Todd Park: 'Data-powered revolution' driving health innovation

The U.S. is in the midst of a "data-powered revolution in healthcare" that is improving the industry "from the ground up," according to Obama administration Chief Technology Officer Todd Park.

In a post this week to The White House Blog, Park (right) says that the American Recovery and Reinvestment Act of 2009--under which the Health Information Technology for Economic and Clinical Health Act was enacted--has "catalyzed" the adoption of electronic health records. That, he adds, is leading to "more proactive" care that ultimately will help to shrink health costs.

Park, touting points raised in a commentary published in the New York Times last week by Thomas Friedman, also says that the Affordable Care Act is helping to unleash a "rising tide of innovation" that is putting the latest evidenced-based tools within reach for clinicians.

"These tools are … enabling clinicians to analyze their patient population, understand who needs help … and proactively reach out and give those patients the care they need," Park says.

U.S. Department of Health & Human Services Secretary Kathleen Sebelius is similarly optimistic in a second post to The White House Blog, also published this week.
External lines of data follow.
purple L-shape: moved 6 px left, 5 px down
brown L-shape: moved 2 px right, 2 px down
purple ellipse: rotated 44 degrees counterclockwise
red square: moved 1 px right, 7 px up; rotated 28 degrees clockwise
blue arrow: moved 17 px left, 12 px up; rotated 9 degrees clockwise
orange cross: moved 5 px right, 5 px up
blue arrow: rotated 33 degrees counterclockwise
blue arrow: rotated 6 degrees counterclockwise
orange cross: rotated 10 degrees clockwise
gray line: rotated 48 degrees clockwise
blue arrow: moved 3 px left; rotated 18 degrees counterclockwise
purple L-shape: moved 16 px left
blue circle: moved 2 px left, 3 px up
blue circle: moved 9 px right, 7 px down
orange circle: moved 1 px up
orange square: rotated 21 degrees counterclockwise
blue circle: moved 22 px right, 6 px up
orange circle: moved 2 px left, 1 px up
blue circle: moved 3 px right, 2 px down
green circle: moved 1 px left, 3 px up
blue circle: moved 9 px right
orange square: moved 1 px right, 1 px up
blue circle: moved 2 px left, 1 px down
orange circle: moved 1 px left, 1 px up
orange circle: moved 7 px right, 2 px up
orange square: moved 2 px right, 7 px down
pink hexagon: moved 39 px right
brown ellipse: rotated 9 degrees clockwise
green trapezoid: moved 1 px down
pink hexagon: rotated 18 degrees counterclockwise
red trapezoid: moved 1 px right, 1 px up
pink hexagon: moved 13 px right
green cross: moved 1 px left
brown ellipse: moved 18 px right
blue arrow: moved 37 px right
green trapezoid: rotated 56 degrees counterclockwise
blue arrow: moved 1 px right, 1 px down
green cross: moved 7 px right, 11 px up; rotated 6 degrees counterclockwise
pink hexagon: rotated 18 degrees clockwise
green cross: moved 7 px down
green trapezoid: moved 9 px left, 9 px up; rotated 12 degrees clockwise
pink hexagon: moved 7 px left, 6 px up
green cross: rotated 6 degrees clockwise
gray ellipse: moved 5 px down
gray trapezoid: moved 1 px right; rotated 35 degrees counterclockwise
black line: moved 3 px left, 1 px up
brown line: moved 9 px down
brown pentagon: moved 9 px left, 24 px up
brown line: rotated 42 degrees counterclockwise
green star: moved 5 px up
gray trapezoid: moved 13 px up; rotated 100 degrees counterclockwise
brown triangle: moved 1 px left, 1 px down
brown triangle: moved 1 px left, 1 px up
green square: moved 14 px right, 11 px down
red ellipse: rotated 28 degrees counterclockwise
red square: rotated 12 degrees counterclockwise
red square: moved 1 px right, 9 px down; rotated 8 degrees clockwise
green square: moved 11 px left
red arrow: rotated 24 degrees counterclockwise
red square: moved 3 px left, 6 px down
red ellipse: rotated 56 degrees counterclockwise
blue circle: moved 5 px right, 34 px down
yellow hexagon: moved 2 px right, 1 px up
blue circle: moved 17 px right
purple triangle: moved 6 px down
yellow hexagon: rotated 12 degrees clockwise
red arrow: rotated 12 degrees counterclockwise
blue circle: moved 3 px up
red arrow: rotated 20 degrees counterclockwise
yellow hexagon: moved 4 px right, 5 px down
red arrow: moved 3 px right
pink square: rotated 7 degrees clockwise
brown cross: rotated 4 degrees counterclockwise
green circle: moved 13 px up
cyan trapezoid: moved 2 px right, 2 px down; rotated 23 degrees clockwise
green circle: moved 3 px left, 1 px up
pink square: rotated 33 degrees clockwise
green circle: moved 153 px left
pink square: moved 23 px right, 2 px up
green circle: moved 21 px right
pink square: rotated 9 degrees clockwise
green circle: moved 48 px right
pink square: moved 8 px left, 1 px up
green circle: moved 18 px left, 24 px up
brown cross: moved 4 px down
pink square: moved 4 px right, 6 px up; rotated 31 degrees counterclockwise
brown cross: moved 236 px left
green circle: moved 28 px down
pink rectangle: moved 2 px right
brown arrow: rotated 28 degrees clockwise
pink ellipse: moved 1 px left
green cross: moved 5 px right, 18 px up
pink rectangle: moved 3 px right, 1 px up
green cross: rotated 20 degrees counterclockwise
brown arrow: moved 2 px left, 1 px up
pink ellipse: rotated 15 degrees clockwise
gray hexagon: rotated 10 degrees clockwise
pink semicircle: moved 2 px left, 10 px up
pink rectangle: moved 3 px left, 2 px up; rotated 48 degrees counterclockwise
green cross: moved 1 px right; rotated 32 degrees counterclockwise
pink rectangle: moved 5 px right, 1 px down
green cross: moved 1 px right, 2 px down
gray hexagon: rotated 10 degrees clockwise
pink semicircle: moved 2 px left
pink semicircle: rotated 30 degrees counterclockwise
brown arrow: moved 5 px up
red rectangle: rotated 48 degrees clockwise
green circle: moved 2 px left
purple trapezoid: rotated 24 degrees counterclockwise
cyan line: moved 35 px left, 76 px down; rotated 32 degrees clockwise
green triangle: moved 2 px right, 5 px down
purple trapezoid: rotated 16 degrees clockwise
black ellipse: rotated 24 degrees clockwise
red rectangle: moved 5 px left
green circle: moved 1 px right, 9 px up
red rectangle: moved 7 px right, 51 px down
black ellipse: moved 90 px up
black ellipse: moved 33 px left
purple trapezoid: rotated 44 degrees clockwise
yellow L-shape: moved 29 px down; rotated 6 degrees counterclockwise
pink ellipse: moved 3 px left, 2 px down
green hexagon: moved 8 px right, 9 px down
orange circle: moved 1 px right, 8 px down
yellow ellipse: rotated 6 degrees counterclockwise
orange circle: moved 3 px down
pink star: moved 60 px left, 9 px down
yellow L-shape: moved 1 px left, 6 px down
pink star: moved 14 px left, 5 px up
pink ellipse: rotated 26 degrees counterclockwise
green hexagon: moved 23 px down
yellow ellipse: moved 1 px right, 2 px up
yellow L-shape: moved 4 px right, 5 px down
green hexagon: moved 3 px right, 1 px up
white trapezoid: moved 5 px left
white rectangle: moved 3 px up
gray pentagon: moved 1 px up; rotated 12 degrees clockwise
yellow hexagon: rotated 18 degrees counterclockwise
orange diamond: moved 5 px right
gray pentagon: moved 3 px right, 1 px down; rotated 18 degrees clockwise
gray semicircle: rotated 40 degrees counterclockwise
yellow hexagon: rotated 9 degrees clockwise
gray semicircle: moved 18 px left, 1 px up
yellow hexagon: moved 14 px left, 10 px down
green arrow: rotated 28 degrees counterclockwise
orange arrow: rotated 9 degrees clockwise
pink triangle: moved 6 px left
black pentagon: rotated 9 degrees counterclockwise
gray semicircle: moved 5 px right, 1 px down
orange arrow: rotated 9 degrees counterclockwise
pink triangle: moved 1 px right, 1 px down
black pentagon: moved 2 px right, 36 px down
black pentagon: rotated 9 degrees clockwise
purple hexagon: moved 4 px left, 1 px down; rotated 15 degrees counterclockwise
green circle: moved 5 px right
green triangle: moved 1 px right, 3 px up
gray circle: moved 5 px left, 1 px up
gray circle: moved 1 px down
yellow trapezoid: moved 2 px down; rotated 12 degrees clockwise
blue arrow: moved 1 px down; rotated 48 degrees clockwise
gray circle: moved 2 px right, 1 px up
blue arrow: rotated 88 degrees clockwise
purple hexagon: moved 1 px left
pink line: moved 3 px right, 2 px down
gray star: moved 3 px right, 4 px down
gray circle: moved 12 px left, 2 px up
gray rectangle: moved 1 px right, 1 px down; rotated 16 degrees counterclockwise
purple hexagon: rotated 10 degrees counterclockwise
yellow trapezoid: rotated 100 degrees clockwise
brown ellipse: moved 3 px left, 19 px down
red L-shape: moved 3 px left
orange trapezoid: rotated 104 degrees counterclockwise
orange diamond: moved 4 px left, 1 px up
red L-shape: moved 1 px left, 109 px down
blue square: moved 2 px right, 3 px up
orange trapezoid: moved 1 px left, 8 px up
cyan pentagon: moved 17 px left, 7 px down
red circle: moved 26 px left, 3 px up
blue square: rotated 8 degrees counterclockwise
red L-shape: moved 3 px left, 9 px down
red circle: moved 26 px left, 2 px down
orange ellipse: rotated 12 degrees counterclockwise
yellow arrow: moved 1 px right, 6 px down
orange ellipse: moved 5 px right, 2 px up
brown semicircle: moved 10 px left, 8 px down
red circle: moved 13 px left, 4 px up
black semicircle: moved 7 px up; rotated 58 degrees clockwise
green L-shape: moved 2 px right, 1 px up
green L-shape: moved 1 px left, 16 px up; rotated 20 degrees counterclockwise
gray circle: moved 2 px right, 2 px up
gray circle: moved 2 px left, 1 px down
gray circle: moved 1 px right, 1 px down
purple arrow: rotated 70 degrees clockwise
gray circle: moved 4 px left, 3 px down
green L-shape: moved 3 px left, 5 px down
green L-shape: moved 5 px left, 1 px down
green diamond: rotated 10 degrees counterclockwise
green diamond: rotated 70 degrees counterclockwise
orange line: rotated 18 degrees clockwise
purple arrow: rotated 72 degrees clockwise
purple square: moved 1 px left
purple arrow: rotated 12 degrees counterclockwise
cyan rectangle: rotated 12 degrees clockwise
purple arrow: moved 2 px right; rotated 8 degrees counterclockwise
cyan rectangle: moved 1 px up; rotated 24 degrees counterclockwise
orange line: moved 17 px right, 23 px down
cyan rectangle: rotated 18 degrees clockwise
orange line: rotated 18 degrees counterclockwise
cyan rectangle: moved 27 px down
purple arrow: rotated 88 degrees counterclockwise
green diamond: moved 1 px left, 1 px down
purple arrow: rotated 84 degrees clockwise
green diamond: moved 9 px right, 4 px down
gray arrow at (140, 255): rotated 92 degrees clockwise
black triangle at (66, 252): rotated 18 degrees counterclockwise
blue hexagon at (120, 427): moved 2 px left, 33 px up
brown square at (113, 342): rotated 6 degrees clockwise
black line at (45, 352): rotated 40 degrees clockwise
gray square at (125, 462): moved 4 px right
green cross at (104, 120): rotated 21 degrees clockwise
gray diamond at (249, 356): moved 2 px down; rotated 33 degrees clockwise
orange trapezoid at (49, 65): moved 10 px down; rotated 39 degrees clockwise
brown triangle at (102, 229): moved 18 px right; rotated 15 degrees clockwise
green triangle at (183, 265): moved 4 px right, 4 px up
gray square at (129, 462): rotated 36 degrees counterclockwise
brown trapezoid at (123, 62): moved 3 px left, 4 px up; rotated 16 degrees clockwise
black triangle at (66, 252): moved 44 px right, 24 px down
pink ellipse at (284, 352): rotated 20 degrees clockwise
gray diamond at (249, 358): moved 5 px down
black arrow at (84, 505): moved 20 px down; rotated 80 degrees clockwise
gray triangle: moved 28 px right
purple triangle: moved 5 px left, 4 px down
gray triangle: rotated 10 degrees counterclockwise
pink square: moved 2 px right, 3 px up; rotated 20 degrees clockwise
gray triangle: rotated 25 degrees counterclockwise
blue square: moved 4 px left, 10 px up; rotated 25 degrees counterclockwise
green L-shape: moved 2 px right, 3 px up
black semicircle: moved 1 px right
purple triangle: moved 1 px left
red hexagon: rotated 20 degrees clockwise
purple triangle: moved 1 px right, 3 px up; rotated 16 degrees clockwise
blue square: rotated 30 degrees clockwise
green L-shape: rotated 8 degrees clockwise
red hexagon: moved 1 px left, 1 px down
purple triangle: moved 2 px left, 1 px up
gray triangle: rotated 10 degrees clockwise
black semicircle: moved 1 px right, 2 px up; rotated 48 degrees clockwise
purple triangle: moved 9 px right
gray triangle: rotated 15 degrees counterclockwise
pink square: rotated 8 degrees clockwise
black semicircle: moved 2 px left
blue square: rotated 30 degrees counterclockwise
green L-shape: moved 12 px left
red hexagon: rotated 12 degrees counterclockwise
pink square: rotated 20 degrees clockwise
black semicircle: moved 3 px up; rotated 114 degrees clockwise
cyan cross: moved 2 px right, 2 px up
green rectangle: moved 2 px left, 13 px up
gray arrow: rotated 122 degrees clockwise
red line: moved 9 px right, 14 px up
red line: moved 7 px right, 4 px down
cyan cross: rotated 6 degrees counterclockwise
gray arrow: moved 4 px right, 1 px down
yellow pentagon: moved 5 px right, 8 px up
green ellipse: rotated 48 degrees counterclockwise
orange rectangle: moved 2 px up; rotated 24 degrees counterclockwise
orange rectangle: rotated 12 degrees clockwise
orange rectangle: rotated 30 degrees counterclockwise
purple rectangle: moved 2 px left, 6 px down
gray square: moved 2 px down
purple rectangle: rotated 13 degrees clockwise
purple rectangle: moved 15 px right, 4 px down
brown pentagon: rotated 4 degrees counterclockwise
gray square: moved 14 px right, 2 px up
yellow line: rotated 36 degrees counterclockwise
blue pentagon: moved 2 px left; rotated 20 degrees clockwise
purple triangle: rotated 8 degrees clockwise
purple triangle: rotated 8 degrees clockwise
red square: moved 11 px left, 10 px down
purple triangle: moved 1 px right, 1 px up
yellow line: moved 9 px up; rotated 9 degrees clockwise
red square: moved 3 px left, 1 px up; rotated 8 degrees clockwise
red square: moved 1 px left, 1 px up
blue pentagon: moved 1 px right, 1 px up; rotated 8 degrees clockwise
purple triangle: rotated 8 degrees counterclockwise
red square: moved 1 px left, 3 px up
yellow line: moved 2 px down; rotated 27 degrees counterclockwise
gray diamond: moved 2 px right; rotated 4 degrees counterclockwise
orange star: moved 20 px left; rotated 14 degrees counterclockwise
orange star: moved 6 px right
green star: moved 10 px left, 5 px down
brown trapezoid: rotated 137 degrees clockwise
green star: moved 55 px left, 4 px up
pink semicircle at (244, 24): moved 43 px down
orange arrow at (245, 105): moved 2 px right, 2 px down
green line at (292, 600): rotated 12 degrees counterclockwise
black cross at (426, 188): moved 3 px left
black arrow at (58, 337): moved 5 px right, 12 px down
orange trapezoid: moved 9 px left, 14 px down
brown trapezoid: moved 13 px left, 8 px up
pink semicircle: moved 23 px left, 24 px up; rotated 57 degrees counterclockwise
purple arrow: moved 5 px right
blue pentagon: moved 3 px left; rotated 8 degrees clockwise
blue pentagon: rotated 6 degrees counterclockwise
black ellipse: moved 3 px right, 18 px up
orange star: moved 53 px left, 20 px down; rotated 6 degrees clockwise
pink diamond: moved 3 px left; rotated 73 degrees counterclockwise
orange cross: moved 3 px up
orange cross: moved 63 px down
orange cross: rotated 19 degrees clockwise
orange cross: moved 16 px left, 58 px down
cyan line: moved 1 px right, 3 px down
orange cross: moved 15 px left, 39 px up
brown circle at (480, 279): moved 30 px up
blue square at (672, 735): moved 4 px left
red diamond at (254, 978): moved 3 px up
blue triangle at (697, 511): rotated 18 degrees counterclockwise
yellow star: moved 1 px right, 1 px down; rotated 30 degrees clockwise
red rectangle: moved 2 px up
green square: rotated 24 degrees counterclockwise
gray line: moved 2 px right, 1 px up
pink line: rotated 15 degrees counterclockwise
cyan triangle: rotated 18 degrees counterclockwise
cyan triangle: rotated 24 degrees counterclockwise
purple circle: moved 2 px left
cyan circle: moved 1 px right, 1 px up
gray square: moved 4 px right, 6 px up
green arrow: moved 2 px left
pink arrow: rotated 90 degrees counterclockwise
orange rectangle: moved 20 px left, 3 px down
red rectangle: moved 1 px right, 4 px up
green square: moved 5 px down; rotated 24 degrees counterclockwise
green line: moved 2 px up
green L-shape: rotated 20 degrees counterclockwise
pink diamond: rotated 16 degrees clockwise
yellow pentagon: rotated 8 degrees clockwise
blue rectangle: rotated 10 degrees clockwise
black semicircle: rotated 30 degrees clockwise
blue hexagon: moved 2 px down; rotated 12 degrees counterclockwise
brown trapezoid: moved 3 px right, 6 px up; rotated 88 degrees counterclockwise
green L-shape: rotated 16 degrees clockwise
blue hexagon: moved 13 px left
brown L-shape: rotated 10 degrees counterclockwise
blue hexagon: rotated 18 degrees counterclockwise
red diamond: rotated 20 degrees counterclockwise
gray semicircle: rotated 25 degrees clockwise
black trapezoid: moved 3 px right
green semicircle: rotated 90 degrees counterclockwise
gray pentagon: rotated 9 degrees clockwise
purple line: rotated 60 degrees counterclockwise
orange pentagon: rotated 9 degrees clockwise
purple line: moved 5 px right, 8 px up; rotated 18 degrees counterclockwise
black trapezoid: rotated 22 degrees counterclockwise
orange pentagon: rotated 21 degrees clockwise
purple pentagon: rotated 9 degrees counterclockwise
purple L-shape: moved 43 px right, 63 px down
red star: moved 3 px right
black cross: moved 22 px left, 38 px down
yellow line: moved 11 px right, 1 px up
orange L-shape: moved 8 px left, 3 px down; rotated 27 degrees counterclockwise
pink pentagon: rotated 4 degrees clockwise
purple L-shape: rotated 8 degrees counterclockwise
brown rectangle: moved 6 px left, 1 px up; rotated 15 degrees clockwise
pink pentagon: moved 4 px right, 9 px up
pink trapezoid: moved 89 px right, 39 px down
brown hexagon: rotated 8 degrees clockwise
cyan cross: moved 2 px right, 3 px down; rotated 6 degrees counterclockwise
She says the government is focused on creating "a smarter healthcare system" that focuses on quality of care rather than quantity, and calls health IT a "critical underpinning" to the creation of new payment and care delivery models.

"There is much work yet to be done to change the habits of the healthcare system," Sebelius (left) says. "But by encouraging transparency and market-based innovation around health data, we are playing to America's greatest strength to solve our most pressing problems."

Park has been a proponent of mixing entrepreneurial innovation with federal government initiatives in healthcare for quite some time. In an interview with FierceHealthIT in late 2011, the then-CTO for HHS talked about the importance of collaboration between the two sides, saying that while HHS can create policies and release open data sets that support health IT innovation, the government is only "one stakeholder in a broader ecosystem."

"It is innovators in the private sector who will actually develop and scale the models, services and technologies necessary to produce better health, better care and lower cost through continual improvement," Park said.